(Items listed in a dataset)

────────────────

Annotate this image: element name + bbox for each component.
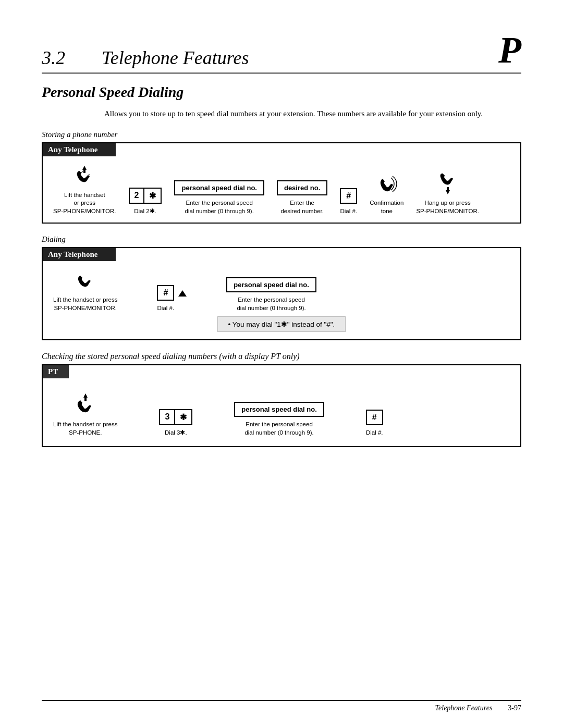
personal-speed-dial-label: personal speed dial no. <box>174 180 264 195</box>
checking-step-hash: # Dial #. <box>366 410 383 437</box>
checking-lift-caption: Lift the handset or pressSP-PHONE. <box>53 421 117 437</box>
svg-marker-1 <box>446 187 450 194</box>
dialing-hash-caption: Dial #. <box>157 304 175 313</box>
footer-page-number: 3-97 <box>508 704 521 712</box>
desired-no-caption: Enter thedesired number. <box>280 199 323 215</box>
checking-box-title: PT <box>43 365 69 378</box>
step-lift-caption: Lift the handsetor pressSP-PHONE/MONITOR… <box>53 191 116 216</box>
header-title: Telephone Features <box>102 47 498 69</box>
header-letter: P <box>498 31 521 69</box>
confirmation-caption: Confirmationtone <box>370 199 403 215</box>
dialing-step-personal: personal speed dial no. Enter the person… <box>226 277 316 312</box>
section-number: 3.2 <box>42 47 91 69</box>
dialing-note-row: • You may dial "1✱" instead of "#". <box>53 316 510 332</box>
confirmation-tone-icon <box>375 172 398 195</box>
svg-marker-2 <box>178 290 187 297</box>
storing-box: Any Telephone <box>42 142 521 224</box>
svg-marker-0 <box>82 166 87 173</box>
checking-step-lift: Lift the handset or pressSP-PHONE. <box>53 392 117 437</box>
handset-icon <box>73 165 96 188</box>
footer-text: Telephone Features <box>435 704 493 712</box>
step-confirmation: Confirmationtone <box>370 172 403 215</box>
hangup-caption: Hang up or pressSP-PHONE/MONITOR. <box>416 199 479 215</box>
dialing-step-hash: # Dial #. <box>157 285 174 313</box>
dialing-key-hash: # <box>157 285 174 301</box>
dialing-step-lift: Lift the handset or pressSP-PHONE/MONITO… <box>53 269 117 312</box>
step-hash: # Dial #. <box>340 188 357 216</box>
dialing-personal-speed-label: personal speed dial no. <box>226 277 316 292</box>
triangle-arrow <box>178 290 187 297</box>
dialing-personal-caption: Enter the personal speeddial number (0 t… <box>237 296 305 312</box>
dialing-lift-caption: Lift the handset or pressSP-PHONE/MONITO… <box>53 296 117 312</box>
dialing-box: Any Telephone Lift the handset or pressS… <box>42 247 521 340</box>
desired-no-label: desired no. <box>277 180 327 195</box>
description-text: Allows you to store up to ten speed dial… <box>104 108 521 120</box>
checking-step-3star: 3 ✱ Dial 3✱. <box>159 409 192 437</box>
storing-box-title: Any Telephone <box>43 143 116 156</box>
step-hangup: Hang up or pressSP-PHONE/MONITOR. <box>416 172 479 215</box>
checking-personal-label: personal speed dial no. <box>234 402 324 417</box>
checking-title: Checking the stored personal speed diali… <box>42 352 521 361</box>
key-3star: 3 ✱ <box>159 409 192 425</box>
page-header: 3.2 Telephone Features P <box>42 31 521 73</box>
svg-marker-3 <box>83 393 88 401</box>
page-footer: Telephone Features 3-97 <box>42 700 521 712</box>
storing-label: Storing a phone number <box>42 130 521 139</box>
checking-key-hash: # <box>366 410 383 425</box>
checking-personal-caption: Enter the personal speeddial number (0 t… <box>244 421 313 437</box>
checking-steps-row: Lift the handset or pressSP-PHONE. 3 ✱ D… <box>53 387 510 439</box>
checking-hash-caption: Dial #. <box>366 429 383 437</box>
dialing-label: Dialing <box>42 235 521 244</box>
checking-handset-icon <box>73 392 98 417</box>
step-dial2star: 2 ✱ Dial 2✱. <box>129 188 162 216</box>
dialing-box-title: Any Telephone <box>43 248 116 261</box>
dialing-note: • You may dial "1✱" instead of "#". <box>217 316 346 332</box>
dialing-handset-icon <box>74 269 97 292</box>
dial2star-caption: Dial 2✱. <box>134 207 156 216</box>
key-hash: # <box>340 188 357 204</box>
checking-3star-caption: Dial 3✱. <box>165 429 187 437</box>
page-title: Personal Speed Dialing <box>42 84 521 101</box>
checking-step-personal: personal speed dial no. Enter the person… <box>234 402 324 437</box>
step-personal-no: personal speed dial no. Enter the person… <box>174 180 264 215</box>
step-lift-handset: Lift the handsetor pressSP-PHONE/MONITOR… <box>53 165 116 216</box>
personal-no-caption: Enter the personal speeddial number (0 t… <box>185 199 254 215</box>
hangup-icon <box>436 172 459 195</box>
checking-box: PT Lift the handset or pressSP-PHONE. <box>42 364 521 447</box>
hash-caption: Dial #. <box>340 207 357 216</box>
key-2star: 2 ✱ <box>129 188 162 204</box>
step-desired-no: desired no. Enter thedesired number. <box>277 180 327 215</box>
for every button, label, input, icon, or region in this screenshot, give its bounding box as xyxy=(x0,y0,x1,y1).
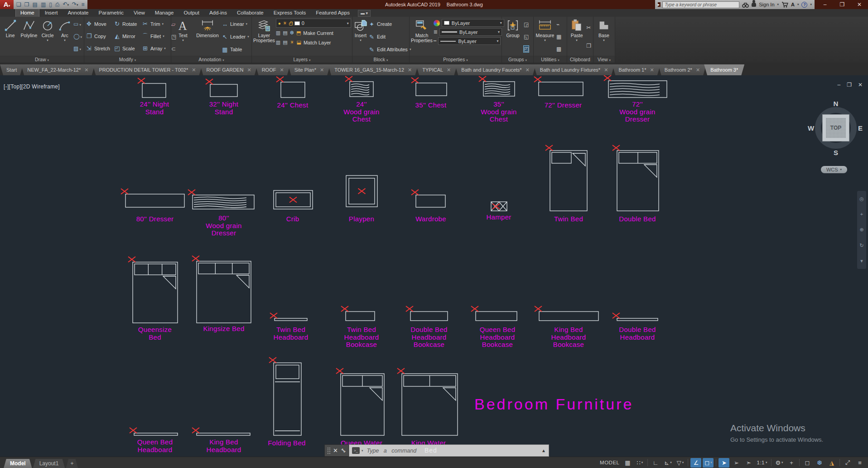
graphics-performance-icon[interactable]: ◮ xyxy=(826,458,837,468)
qat-redo-icon-dropdown[interactable]: ▾ xyxy=(77,3,78,6)
furniture-label-hamper[interactable]: Hamper xyxy=(486,214,511,221)
array-dropdown-icon[interactable]: ▾ xyxy=(164,47,166,50)
ribbon-tab-add-ins[interactable]: Add-ins xyxy=(205,9,231,17)
file-tab-new-fa-22-march-12-[interactable]: NEW_FA_22-March-12*✕ xyxy=(21,64,95,75)
panel-label-block[interactable]: Block ▾ xyxy=(352,56,409,63)
furniture-label-wardrobe[interactable]: Wardrobe xyxy=(415,215,446,223)
doc-minimize-button[interactable]: – xyxy=(837,82,840,88)
ellipse-tool-icon[interactable]: ◯ ▾ xyxy=(73,33,82,40)
file-tab-close-icon[interactable]: ✕ xyxy=(320,67,324,73)
layer-combo-dropdown-icon[interactable]: ▾ xyxy=(347,21,349,25)
infocenter-collapse-icon[interactable]: ▸ xyxy=(658,2,661,7)
file-tab-close-icon[interactable]: ✕ xyxy=(604,67,608,73)
copy-clip-icon[interactable]: ❐ xyxy=(586,43,591,49)
layer-thaw-icon[interactable]: ☀ xyxy=(290,39,294,45)
dynamic-input-icon[interactable]: ➤ xyxy=(719,458,729,468)
ribbon-tab-featured-apps[interactable]: Featured Apps xyxy=(311,9,354,17)
polar-tracking-icon-dropdown-icon[interactable]: ▾ xyxy=(670,461,672,464)
furniture-label-twin-bed[interactable]: Twin Bed xyxy=(554,215,583,223)
isolate-objects-icon[interactable]: ◻ xyxy=(802,458,813,468)
doc-close-button[interactable]: ✕ xyxy=(858,82,863,88)
drawing-title-text[interactable]: Bedroom Furniture xyxy=(474,395,633,413)
furniture-block-kingsize-bed[interactable] xyxy=(190,255,257,331)
text-button[interactable]: A Text ▾ xyxy=(173,18,193,56)
circle-button[interactable]: Circle ▾ xyxy=(39,18,56,56)
make-current-button[interactable]: Make Current xyxy=(303,30,333,36)
recent-commands-dropdown-icon[interactable]: ▾ xyxy=(362,449,363,453)
furniture-label-35-[interactable]: 35'' Wood grain Chest xyxy=(481,101,516,123)
transparency-icon[interactable]: ➣ xyxy=(743,458,754,468)
qat-customize-icon[interactable]: ≡ xyxy=(82,0,85,9)
circle-dropdown-icon[interactable]: ▾ xyxy=(47,39,48,42)
group-button[interactable]: Group xyxy=(503,18,522,56)
qat-redo-icon[interactable]: ↷▾ xyxy=(72,0,78,10)
match-layer-button[interactable]: Match Layer xyxy=(304,40,331,45)
furniture-label-double-bed[interactable]: Double Bed xyxy=(619,215,656,223)
compass-north[interactable]: N xyxy=(834,100,839,107)
fillet-button[interactable]: ⌒Fillet▾ xyxy=(142,32,170,40)
edit-button[interactable]: ✎Edit xyxy=(368,32,411,42)
furniture-label-twin-bed[interactable]: Twin Bed Headboard Bookcase xyxy=(344,326,379,349)
polar-tracking-icon[interactable]: ⊾▾ xyxy=(662,458,673,468)
zoom-icon[interactable]: ⊕ xyxy=(859,227,863,233)
annotation-scale-dropdown-icon[interactable]: ▾ xyxy=(766,461,767,464)
furniture-block-queensize[interactable] xyxy=(126,256,184,331)
view-cube[interactable]: N S E W TOP xyxy=(810,102,861,153)
furniture-label-80-[interactable]: 80'' Wood grain Dresser xyxy=(206,214,241,237)
layer-off-icon[interactable]: ▥ xyxy=(276,30,280,36)
object-color-combo[interactable]: ByLayer ▾ xyxy=(442,19,504,27)
furniture-label-35-chest[interactable]: 35'' Chest xyxy=(415,102,447,109)
furniture-block-king-water[interactable] xyxy=(395,367,464,444)
furniture-block-double-bed[interactable] xyxy=(611,144,665,219)
group-edit-icon[interactable]: ◱ xyxy=(524,34,529,40)
furniture-label-24-night[interactable]: 24'' Night Stand xyxy=(140,101,169,116)
ribbon-tab-parametric[interactable]: Parametric xyxy=(94,9,129,17)
ribbon-tab-express-tools[interactable]: Express Tools xyxy=(269,9,310,17)
furniture-label-folding-bed[interactable]: Folding Bed xyxy=(268,439,305,447)
measure-dropdown-icon[interactable]: ▾ xyxy=(544,39,546,42)
trim-button[interactable]: ✂Trim▾ xyxy=(142,20,170,27)
file-tab-bathroom-1-[interactable]: Bathroom 1*✕ xyxy=(612,64,660,75)
array-button[interactable]: ⊞Array▾ xyxy=(142,45,170,52)
table-button[interactable]: ▦Table xyxy=(222,44,249,54)
pan-icon[interactable]: + xyxy=(860,211,863,217)
id-point-icon[interactable]: ▩ xyxy=(556,46,561,52)
layer-freeze-icon[interactable]: ❆ xyxy=(290,30,294,36)
trim-dropdown-icon[interactable]: ▾ xyxy=(162,22,164,26)
file-tab-production-detail-tower-t002-[interactable]: PRODUCTION DETAIL TOWER - T002*✕ xyxy=(92,64,202,75)
create-button[interactable]: ✦Create xyxy=(368,19,411,29)
ribbon-tab-manage[interactable]: Manage xyxy=(150,9,178,17)
base-button[interactable]: Base ▾ xyxy=(595,18,613,56)
lineweight-combo[interactable]: ByLayer ▾ xyxy=(439,28,502,36)
rotate-button[interactable]: ↻Rotate xyxy=(114,20,142,27)
quick-calc-icon[interactable]: ▦ xyxy=(556,34,561,40)
file-tab-close-icon[interactable]: ✕ xyxy=(84,67,88,73)
dimension-button[interactable]: Dimension xyxy=(194,18,221,56)
cut-clip-icon[interactable]: ✂ xyxy=(586,24,591,31)
close-button[interactable]: ✕ xyxy=(851,0,868,9)
rectangle-tool-icon[interactable]: ▭ ▾ xyxy=(73,21,82,28)
edit-attributes-button[interactable]: ✎Edit Attributes▾ xyxy=(368,44,411,54)
ribbon-tab-output[interactable]: Output xyxy=(179,9,204,17)
command-bar-grip[interactable]: ✕ 🔧︎ xyxy=(324,444,349,457)
match-properties-button[interactable]: Match Properties xyxy=(411,18,433,56)
file-tab-typical[interactable]: TYPICAL✕ xyxy=(416,64,457,75)
doc-restore-button[interactable]: ❐ xyxy=(847,82,852,88)
file-tab-close-icon[interactable]: ✕ xyxy=(408,67,412,73)
command-history-expand-icon[interactable]: ▲ xyxy=(541,448,546,453)
measure-button[interactable]: Measure ▾ xyxy=(535,18,555,56)
help-dropdown-icon[interactable]: ▾ xyxy=(810,3,812,6)
search-input[interactable]: Type a keyword or phrase xyxy=(662,1,739,8)
autodesk-share-icon[interactable]: A xyxy=(791,0,795,9)
customization-gear-icon-dropdown-icon[interactable]: ▾ xyxy=(781,461,783,464)
furniture-block-queen-water[interactable] xyxy=(334,367,391,444)
file-tab-tower-16-gas-15-march-12[interactable]: TOWER 16_GAS_15-March-12✕ xyxy=(328,64,418,75)
hatch-tool-icon-dropdown[interactable]: ▾ xyxy=(78,48,81,51)
furniture-block-twin-bed[interactable] xyxy=(544,144,593,219)
compass-west[interactable]: W xyxy=(808,124,814,132)
qat-open-icon[interactable]: ❒ xyxy=(24,0,29,9)
navbar-more-icon[interactable]: ▾ xyxy=(860,258,863,264)
hardware-acceleration-icon[interactable]: ❆ xyxy=(814,458,825,468)
snap-mode-icon[interactable]: ∷▾ xyxy=(634,458,645,468)
furniture-label-80-dresser[interactable]: 80'' Dresser xyxy=(136,215,174,223)
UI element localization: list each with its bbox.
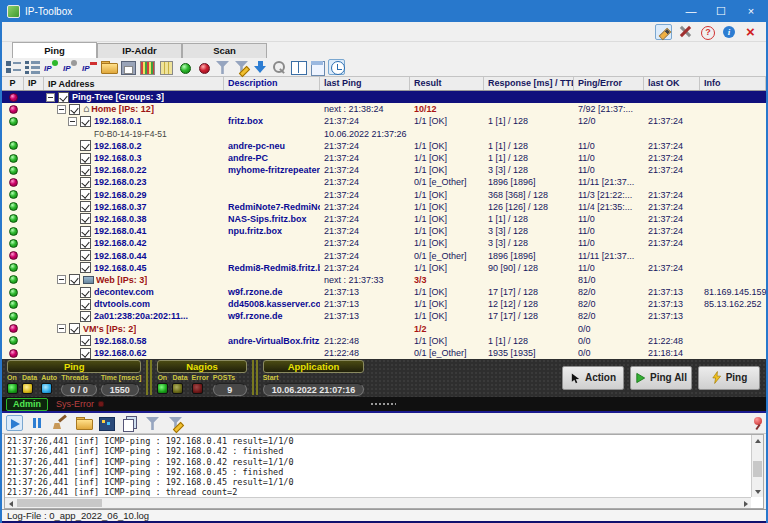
ip-add-icon[interactable]: [43, 59, 60, 75]
table-row[interactable]: 192.168.0.41npu.fritz.box21:37:241/1 [OK…: [2, 225, 766, 237]
column-header[interactable]: Info: [700, 77, 766, 90]
column-header[interactable]: Description: [224, 77, 320, 90]
table-row[interactable]: Ping-Tree [Groups: 3]: [2, 91, 766, 103]
row-checkbox[interactable]: [69, 323, 80, 334]
filter-edit-icon[interactable]: [167, 415, 184, 431]
row-checkbox[interactable]: [80, 116, 91, 127]
image-icon[interactable]: [98, 415, 115, 431]
table-row[interactable]: 192.168.0.1fritz.box21:37:241/1 [OK]1 [1…: [2, 115, 766, 127]
scroll-down-icon[interactable]: [752, 486, 763, 497]
column-header[interactable]: Result: [410, 77, 484, 90]
table-row[interactable]: 192.168.0.45Redmi8-Redmi8.fritz.box21:37…: [2, 262, 766, 274]
ping-all-button[interactable]: Ping All: [630, 366, 692, 390]
tools-icon[interactable]: [677, 24, 694, 40]
tree-list-icon[interactable]: [24, 59, 41, 75]
action-button[interactable]: Action: [562, 366, 624, 390]
row-checkbox[interactable]: [69, 104, 80, 115]
ping-button[interactable]: Ping: [698, 366, 760, 390]
folder-open-icon[interactable]: [75, 415, 92, 431]
column-header[interactable]: IP: [24, 77, 44, 90]
folder-open-icon[interactable]: [100, 59, 117, 75]
table-row[interactable]: ⌂Home [IPs: 12]next : 21:38:2410/127/92 …: [2, 103, 766, 115]
scroll-right-icon[interactable]: [740, 498, 751, 509]
tab-scan[interactable]: Scan: [182, 43, 267, 58]
row-checkbox[interactable]: [80, 238, 91, 249]
columns-colored-icon[interactable]: [138, 59, 155, 75]
log-horizontal-scrollbar[interactable]: [5, 497, 751, 508]
table-row[interactable]: 192.168.0.2921:37:241/1 [OK]368 [368] / …: [2, 189, 766, 201]
table-row[interactable]: Web [IPs: 3]next : 21:37:333/381/0: [2, 274, 766, 286]
row-checkbox[interactable]: [80, 311, 91, 322]
row-checkbox[interactable]: [80, 189, 91, 200]
columns-plain-icon[interactable]: [157, 59, 174, 75]
column-header[interactable]: Ping/Error: [574, 77, 644, 90]
row-checkbox[interactable]: [80, 348, 91, 359]
table-row[interactable]: 192.168.0.37RedmiNote7-RedmiNote....21:3…: [2, 201, 766, 213]
column-header[interactable]: Response [ms] / TTL: [484, 77, 574, 90]
tab-ping[interactable]: Ping: [12, 42, 97, 58]
scroll-left-icon[interactable]: [5, 498, 16, 509]
filter-edit-icon[interactable]: [233, 59, 250, 75]
table-row[interactable]: VM's [IPs: 2]1/20/0: [2, 323, 766, 335]
row-checkbox[interactable]: [80, 250, 91, 261]
led-green-icon[interactable]: [176, 59, 193, 75]
ip-edit-icon[interactable]: [62, 59, 79, 75]
column-header[interactable]: last Ping: [320, 77, 410, 90]
expand-toggle[interactable]: [46, 93, 55, 102]
filter-icon[interactable]: [214, 59, 231, 75]
row-checkbox[interactable]: [69, 274, 80, 285]
expand-toggle[interactable]: [57, 324, 66, 333]
log-book-icon[interactable]: [290, 59, 307, 75]
table-row[interactable]: 2a01:238:20a:202:11...w9f.rzone.de21:37:…: [2, 310, 766, 322]
table-row[interactable]: 192.168.0.4221:37:241/1 [OK]3 [3] / 1281…: [2, 237, 766, 249]
table-row[interactable]: decontev.comw9f.rzone.de21:37:131/1 [OK]…: [2, 286, 766, 298]
table-row[interactable]: 192.168.0.38NAS-Sips.fritz.box21:37:241/…: [2, 213, 766, 225]
row-checkbox[interactable]: [80, 226, 91, 237]
tab-admin[interactable]: Admin: [6, 398, 48, 411]
table-row[interactable]: F0-B0-14-19-F4-5110.06.2022 21:37:26: [2, 128, 766, 140]
exit-icon[interactable]: [743, 24, 760, 40]
table-row[interactable]: 192.168.0.4421:37:240/1 [e_Other]1896 [1…: [2, 249, 766, 261]
arrow-down-icon[interactable]: [252, 59, 269, 75]
row-checkbox[interactable]: [80, 201, 91, 212]
row-checkbox[interactable]: [80, 262, 91, 273]
row-checkbox[interactable]: [80, 177, 91, 188]
row-checkbox[interactable]: [80, 213, 91, 224]
clock-icon[interactable]: [328, 59, 345, 75]
row-checkbox[interactable]: [80, 335, 91, 346]
save-icon[interactable]: [119, 59, 136, 75]
expand-toggle[interactable]: [57, 105, 66, 114]
scroll-up-icon[interactable]: [752, 435, 763, 446]
tab-ip-addr[interactable]: IP-Addr: [97, 43, 182, 58]
play-icon[interactable]: [6, 415, 23, 431]
vertical-scroll-thumb[interactable]: [753, 461, 762, 477]
ip-delete-icon[interactable]: [81, 59, 98, 75]
column-header[interactable]: last OK: [644, 77, 700, 90]
table-row[interactable]: 192.168.0.2321:37:240/1 [e_Other]1896 [1…: [2, 176, 766, 188]
tree-nodes-icon[interactable]: [5, 59, 22, 75]
tab-sys-error[interactable]: Sys-Error: [56, 399, 104, 409]
table-row[interactable]: 192.168.0.58andre-VirtualBox.fritz.box21…: [2, 335, 766, 347]
expand-toggle[interactable]: [68, 117, 77, 126]
row-checkbox[interactable]: [58, 92, 69, 103]
row-checkbox[interactable]: [80, 140, 91, 151]
report-icon[interactable]: [309, 59, 326, 75]
filter-icon[interactable]: [144, 415, 161, 431]
row-checkbox[interactable]: [80, 153, 91, 164]
expand-toggle[interactable]: [57, 275, 66, 284]
copy-icon[interactable]: [121, 415, 138, 431]
pin-icon[interactable]: [749, 415, 766, 431]
table-row[interactable]: 192.168.0.2andre-pc-neu21:37:241/1 [OK]1…: [2, 140, 766, 152]
info-icon[interactable]: [721, 24, 738, 40]
horizontal-scroll-thumb[interactable]: [17, 499, 102, 507]
table-row[interactable]: 192.168.0.6221:22:480/1 [e_Other]1935 [1…: [2, 347, 766, 359]
table-row[interactable]: 192.168.0.22myhome-fritzrepeater.fr...21…: [2, 164, 766, 176]
maximize-button[interactable]: ☐: [706, 0, 736, 22]
row-checkbox[interactable]: [80, 299, 91, 310]
table-row[interactable]: 192.168.0.3andre-PC21:37:241/1 [OK]1 [1]…: [2, 152, 766, 164]
column-header[interactable]: IP Address: [44, 77, 224, 90]
row-checkbox[interactable]: [80, 165, 91, 176]
pause-icon[interactable]: [29, 415, 46, 431]
table-row[interactable]: dtvtools.comdd45008.kasserver.com21:37:1…: [2, 298, 766, 310]
led-red-icon[interactable]: [195, 59, 212, 75]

────────────────

WHAT TO DO ▸ Within the entries, determine the count of lines containing the string "compass" and output it alone.

RESULT FOR THIS EXERCISE ▸ 2